The Bank of England has just unveiled its 2015 stress test for banks in the UK, to make sure they are in a secure financial position.

So what is a 'stress test'?

Using a modelled scenario, the Bank of England scrutinises a bank's ability to cope with shocks, like a sudden recession or a spike in interest rates. Then it assess whether the bank passes or fails the stress test. If it passes, then all is well. If it fails, the Bank of England will tell the bank that it needs to increase its capital as a "buffer" to protect itself from any unforeseen shocks. This is about making sure banks are funding more of what they do through capital rather than debt. Before the financial crisis, banks were highly leveraged with debt, meaning they funded a lot of what they did by borrowing money. This created significant risk because when the financial crisis hit, a lot of banks struggled to cope with the level of debt they had built up. Some even had to be rescued by governments.

Why bother? Shouldn't banks naturally be funding themselves sensibly and using less debt? If they aren't, then let the law of the market rule and the bank fail.

There are a lot of people who would agree and who say we shouldn't have rescued the likes of RBS and Lloyds during the financial crisis, instead letting them fail and protecting depositors instead. By rescuing them, the argument goes, the "moral hazard" of taking excessive risk - such as debt-funded purchases of assets - is blunted because banks know they will be saved in the end anyway. And its taxpayers who always lose out.

But to let RBS collapse in 2008, when at the time it was the world's largest bank by assets owned and heavily indebted, threatened not just the UK financial system, but the entire global financial system. It had the potential to be a catastrophic economic disaster, far worse than the crisis we ended up experiencing, painful though it was.

In order to prevent the government from having to bail banks out again, one of the strategies has been to tighten regulation. One facet of this is to demand that banks hold a certain amount of capital as a buffer to absorb losses, so that they are able to stay afloat themselves without the need for a bailout. Or at least, are able to wind themselves down in an orderly way, rather than abruptly collapse.

So, every year, the Bank of England runs these stress tests to determine whether or not the banks' capital buffers are sufficient.

Tell me more about the sort of scenarios dreamed up by the Bank of England.

The scenarios change each year to reflect the risks present in the global economy. This is so the modelling is as realistic as possible in the face of the uncertain. Those scenarios are agreed by the two arms of the Bank of England responsibly for banking regulation: The Financial Policy Committee (FPC) and the Prudential Regulation Authority (PRA).

For 2015, the scenario involves disappointing global economic growth and deflationary threats.
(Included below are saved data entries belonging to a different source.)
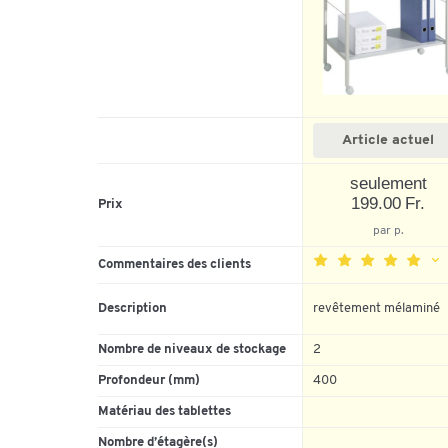
Article actuel
seulement
199.00 Fr.
Prix
par p.
Commentaires des clients
Description
revêtement mélaminé
5
Nombre de niveaux de stockage
2
4
Profondeur (mm)
400
3
2
Matériau des tablettes
1
Nombre d’étagère(s)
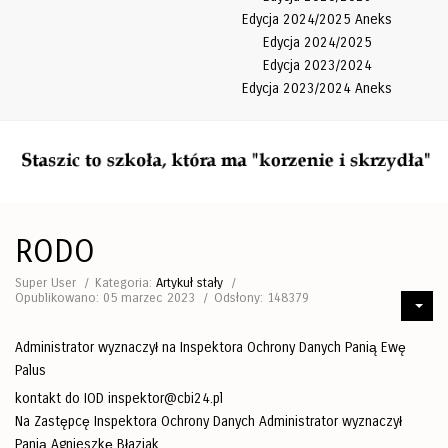
Edycja 2024/2025 Aneks
Edycja 2024/2025
Edycja 2023/2024
Edycja 2023/2024 Aneks
RODO
Super User
Kategoria:
Artykuł stały
Opublikowano: 05 marzec 2023
Odsłony: 148379
Administrator wyznaczył na Inspektora Ochrony Danych Panią Ewę
Palus
kontakt do IOD
inspektor@cbi24.pl
Na Zastępcę Inspektora Ochrony Danych Administrator wyznaczył
Panią Agnieszkę Błaziak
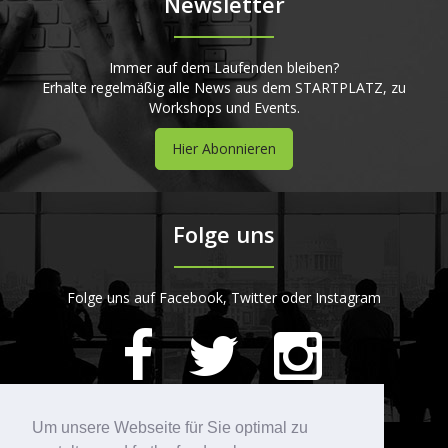
Newsletter
Immer auf dem Laufenden bleiben?
Erhalte regelmäßig alle News aus dem STARTPLATZ, zu
Workshops und Events.
Hier Abonnieren
Folge uns
Folge uns auf Facebook, Twitter oder Instagram
420
Bewertungen auf ProvenExpert.com
Um unsere Webseite für Sie optimal zu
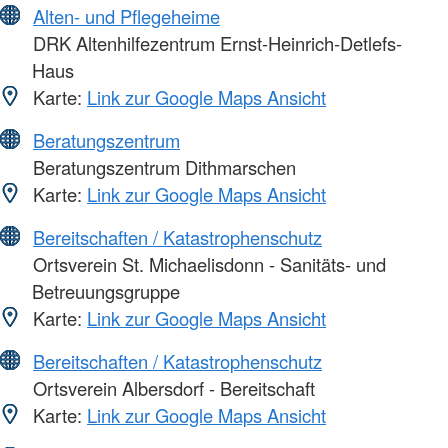
Alten- und Pflegeheime
DRK Altenhilfezentrum Ernst-Heinrich-Detlefs-
Haus
Karte:
Link zur Google Maps Ansicht
Beratungszentrum
Beratungszentrum Dithmarschen
Karte:
Link zur Google Maps Ansicht
Bereitschaften / Katastrophenschutz
Ortsverein St. Michaelisdonn - Sanitäts- und
Betreuungsgruppe
Karte:
Link zur Google Maps Ansicht
Bereitschaften / Katastrophenschutz
Ortsverein Albersdorf - Bereitschaft
Karte:
Link zur Google Maps Ansicht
The appetite for risk weakens, meaning firms hoard their capital in the form of high-quality assets, such as US bonds, rather than invest it. Market liquidity seizes up - just like what happened during the financial crisis - and all of this is intensified by a weakening Chinese economy, which in turn hurts other emerging markets. Moreover, the eurozone economy sours further because of deflation. All of this filters down to the UK economy, which enters recession as its exports fall sharply.

That's just a summary, but it gives the gist of the stress test applied to banks.
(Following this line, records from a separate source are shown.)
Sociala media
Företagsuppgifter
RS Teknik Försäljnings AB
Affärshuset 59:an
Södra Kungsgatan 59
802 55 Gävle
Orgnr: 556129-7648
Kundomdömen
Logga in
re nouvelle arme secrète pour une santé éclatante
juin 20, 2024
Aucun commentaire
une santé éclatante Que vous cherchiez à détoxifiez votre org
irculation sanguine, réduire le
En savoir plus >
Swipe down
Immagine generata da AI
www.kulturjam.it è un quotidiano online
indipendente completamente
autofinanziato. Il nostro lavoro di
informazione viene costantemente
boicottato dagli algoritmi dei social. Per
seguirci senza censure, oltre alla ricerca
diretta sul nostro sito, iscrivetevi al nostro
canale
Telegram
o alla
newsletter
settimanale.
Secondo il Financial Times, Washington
"Last year's stress tests demonstrated how much stronger the core of the UK financial system has become since the financial crisis," said Mark Carney, governor of the Bank of England.

"The results showed that the post crisis reforms have put the UK banking system on a stronger footing and made it better able to support the real economy even in the face of a major domestic shock.
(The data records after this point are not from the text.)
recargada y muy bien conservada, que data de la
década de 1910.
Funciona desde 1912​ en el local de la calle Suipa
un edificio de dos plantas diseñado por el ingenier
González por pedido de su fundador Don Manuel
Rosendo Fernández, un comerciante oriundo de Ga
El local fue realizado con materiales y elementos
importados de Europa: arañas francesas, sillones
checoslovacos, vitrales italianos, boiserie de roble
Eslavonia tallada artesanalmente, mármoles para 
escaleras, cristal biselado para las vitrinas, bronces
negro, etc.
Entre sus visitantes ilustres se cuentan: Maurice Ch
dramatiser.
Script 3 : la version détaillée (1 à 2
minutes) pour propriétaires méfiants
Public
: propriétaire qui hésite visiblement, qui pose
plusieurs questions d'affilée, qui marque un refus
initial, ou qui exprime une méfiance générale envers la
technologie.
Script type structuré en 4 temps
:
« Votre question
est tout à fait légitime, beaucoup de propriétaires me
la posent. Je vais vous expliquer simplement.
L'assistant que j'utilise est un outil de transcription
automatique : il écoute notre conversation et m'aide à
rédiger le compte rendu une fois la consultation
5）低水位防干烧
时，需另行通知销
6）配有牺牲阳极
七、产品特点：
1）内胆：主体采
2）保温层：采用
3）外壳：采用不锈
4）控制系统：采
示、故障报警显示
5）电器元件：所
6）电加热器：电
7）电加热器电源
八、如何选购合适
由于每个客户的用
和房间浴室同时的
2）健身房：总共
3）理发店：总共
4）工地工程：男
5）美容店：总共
"This year's test will have a different focus and is equally important. By assessing the resilience of the UK banking system against a major external shock, we will improve further our ability to identify vulnerabilities and we will ensure that banks have plans in place to address a wider range of possible stresses."

Just to go back to the term 'capital buffers', what exactly does that entail?

Here's where it gets a little more technical. The capital buffer is formed of different tiers and measured in ratios. But the ones we are interested in, and the ones being assessed by the Bank of England's stress test, are the Common Equity Tier One (CET1) capital ratio and the Tier 1 leverage ratio.

To be considered "adequately capitalised" by the Bank of England, a bank must hold CET1 capital worth at least 4.5% of its assets (loans, like mortgages or credit for small businesses), which are weighted in the calculation depending on how risky they are.

CET1 includes capital raised from the sale of equity in the firm, or shares. So when a bank wants to raise money, it can issue shares which are bought up by investors seeking dividend payments. What would happen in the event of a shock is the first to absorb the losses would be the equity holders who fall under the CET1 category. Their shares would be wiped out. Included in CET1 is also capital reserves, such as retained profits, which would be used to absorb losses.

The Bank of England also demands at least a 3% Tier 1 leverage ratio. That ratio shows how much Tier 1 capital - which includes quality capital such as shareholder equity, UK gilts, retained profits, and so on - a bank holds against its loan assets. For example, for every £100 a bank lends, it must hold £3 in Tier 1 capital.

Essentially, how much decent capital a bank has that can act as a buffer to absorb losses from loans that go bad, or aid an orderly winding down of the institution if things got really bad. Banks can improve their capital positions by retaining profits, issuing more shares, selling off riskier assets and reducing debt.